Re structure and representation[edit]

One thing that isn't mentioned in the structure section, and is a very convenient thing to know in practice, is the assurance from JVMS chapter 4 that the concrete representations of various data types in the class file are exactly the representations consumed and produced by java.io.DataInputStream and java.io.DataOutputStream, respectively.--128.210.4.213 (talk) 22:47, 3 January 2008 (UTC)

Re history[edit]

It might be very useful for the history section to summarize the differences between class file versions in terms of which new attributes become mandatory in 46.0, 49.0, and 50.0 (JSR202 JVMS revised p. 126), and the opcodes to become illegal in 51.0 (p. 166). I haven't said more because I am not sure how much would be disclosable under the annoying EULA I had to accept before reading JSR202, but if others think such a brief summary could be allowed, I think it would be a valuable addition to the page. Also, footnote 1 on revised p. 96 supplies a relationship between class version and JDK version for JDK versions 1.2 and onward.--128.210.4.213 (talk) 22:47, 3 January 2008 (UTC)

Is this sort of history noteworthy, or is it sufficient to just link to more detailed external specifications? Certainly I don't think this article should get to the level of mentioning specific JVM opcodes. As far as using non-free sources of information, remember that anything here must be able to meet both the WP:V and WP:C rules. Many people including myself will never cross the EULA barrier, so it is hard to offer advise on what's allowed or not in this case. Perhaps you can get better answers from Wikipedia:Copyright assistance. - Dmeranda (talk) 15:54, 4 January 2008 (UTC)
What I mostly thought would be useful was a high-level, one-liner sort of overview of what has happened between class-format/JVM revisions. Of course from one JDK version to the next there are always hundreds of changes to the Java library APIs and often changes to the source syntax as well; but changes to the virtual machine and the class file format are less common (a good thing, because they affect deployability of compiled code). When such changes are made, they tend to reveal interesting fundamental things about what new Java features were unimplementable on the older VM, and what minimal set of VM changes were required to support them.
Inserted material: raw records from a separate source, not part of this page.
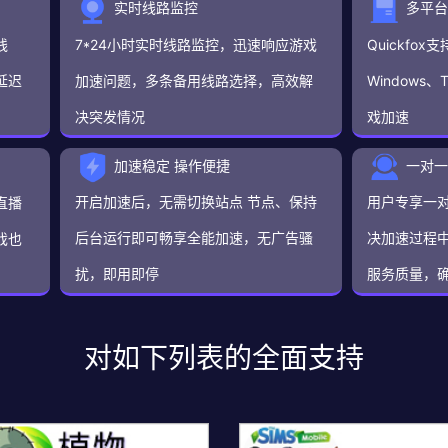
实时线路监控
多平台
线
7*24小时实时线路监控，迅速响应游戏
Quickfox支
延迟
加速问题，多条备用线路选择，高效解
Window
决突发情况
戏加速
加速稳定 操作便捷
一对一
开启加速后，无需切换站点 节点、保持
用户专享一
直播
后台运行即可畅享全能加速，无广告骚
决加速过程
戏也
扰，即用即停
服务质量，
对如下列表的全面支持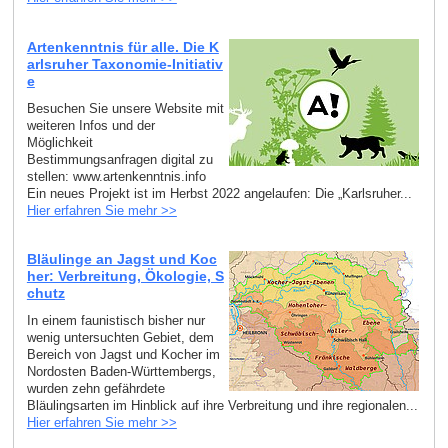
Artenkenntnis für alle. Die K
arlsruher Taxonomie-Initiativ
e
Besuchen Sie unsere Website mit
weiteren Infos und der
Möglichkeit
Bestimmungsanfragen digital zu
stellen: www.artenkenntnis.info
Ein neues Projekt ist im Herbst 2022 angelaufen: Die „Karlsruher...
Hier erfahren Sie mehr >>
Bläulinge an Jagst und Koc
her: Verbreitung, Ökologie, S
chutz
In einem faunistisch bisher nur
wenig untersuchten Gebiet, dem
Bereich von Jagst und Kocher im
Nordosten Baden-Württembergs,
wurden zehn gefährdete
Bläulingsarten im Hinblick auf ihre Verbreitung und ihre regionalen...
Hier erfahren Sie mehr >>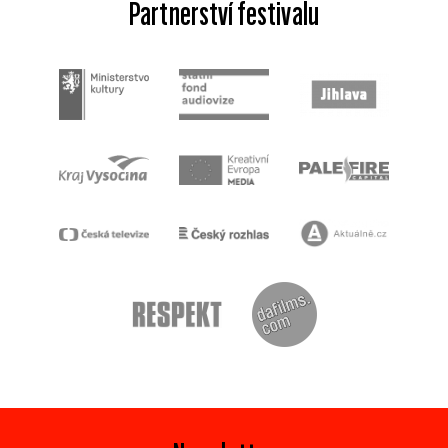
Partnerství festivalu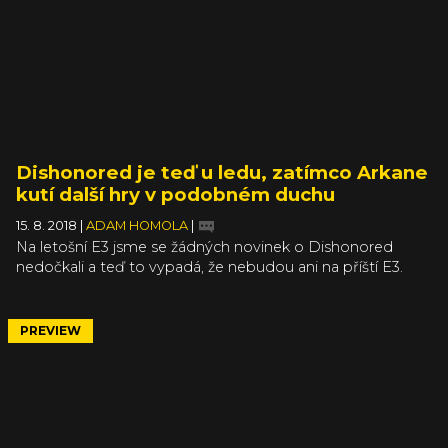
Dishonored je teď u ledu, zatímco Arkane
kutí další hry v podobném duchu
15. 8. 2018
|
ADAM HOMOLA
|
Na letošní E3 jsme se žádných novinek o Dishonored
nedočkali a teď to vypadá, že nebudou ani na příští E3.
Dishonored podle studia Arkane „odpočívá“, zatímco tým
pracuje na jiných projektech. Do Dunwallu se tedy jen tak
nepodíváme, nicméně neměli bychom ronit slzy – série
PREVIEW
není mrtvá a dříve či později by se vrátit mohla.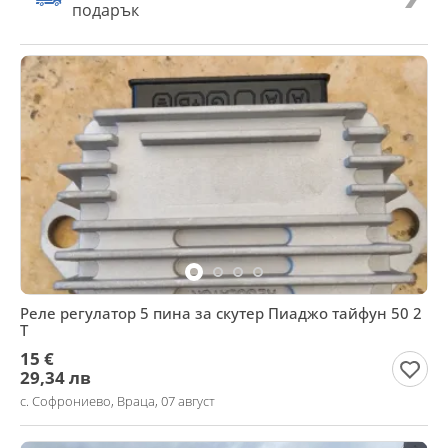
подарък
Реле регулатор 5 пина за скутер Пиаджо тайфун 50 2
Т
15 €
29,34 лв
с. Софрониево, Враца, 07 август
The information also helps in understanding which capabilities you are likely to lose when using -target to generate an older class format.
I did find a nice EULA-free description of what happened in class format 50.0: 50.0 type checking verifier.--128.210.4.214 (talk) 19:12, 8 January 2008 (UTC)

Major and Minor Version values in Class File header[edit]

What is the source for the description given for the Major version in the class file header?

I checked a number of JDK Java compilers, and found

  * 45.3:  javac 1.2.2
  * 46.0:  javac 1.4.2_12,1.4.2_14
  * 49.0:  javac 1.5.0_11,1.5.0_12
  * 50.0:  javac 1.6.0_06

So there is some difference to the description text for the major version given in this article, at least some JDK 1.4.x versions seem to be using major 46 instead of 48, and at least some 1.2.x versions use 45 instead of 46.

boolean, byte, and short in constant pool[edit]

The article states, "Other integral types appearing in the high-level language, such as boolean, byte, and short must be represented as an integer constant."

While it's true that if you wanted to include a constant of one of these types into the constant pool, an integer entry was needed, a standard compiler will never do so as there are instructions (bipush and sipush) for using small integer values directly without the need for a constant pool entry at all.

Since the Java bytecode makes no difference between these integral types, all int values fitting into the short value range are encoded this way. Only values outside this range or needed for initializing compile-time constants (e.g. static final fields) will end up in the constant pool. —Preceding unsigned comment added by 77.188.94.56 (talk) 15:56, 22 February 2011 (UTC)

Indeed, byte, short, and smaller char constant values used in the code will never appear in the constant pool (and maybe this is worth mentioning in the article). But for other uses of constant pool entries, e.g. the compile-time values of static final variables, these types require an int entry. There is another difference between the general class file format and the byte code instructions: as the article states, there’s no padding in the class file format, but within byte code instructions there is an exception to this rule regarding the two switch instructions as their tables are aligned. 77.12.173.11 (talk) — Preceding undated comment added 09:40, 16 April 2014 (UTC)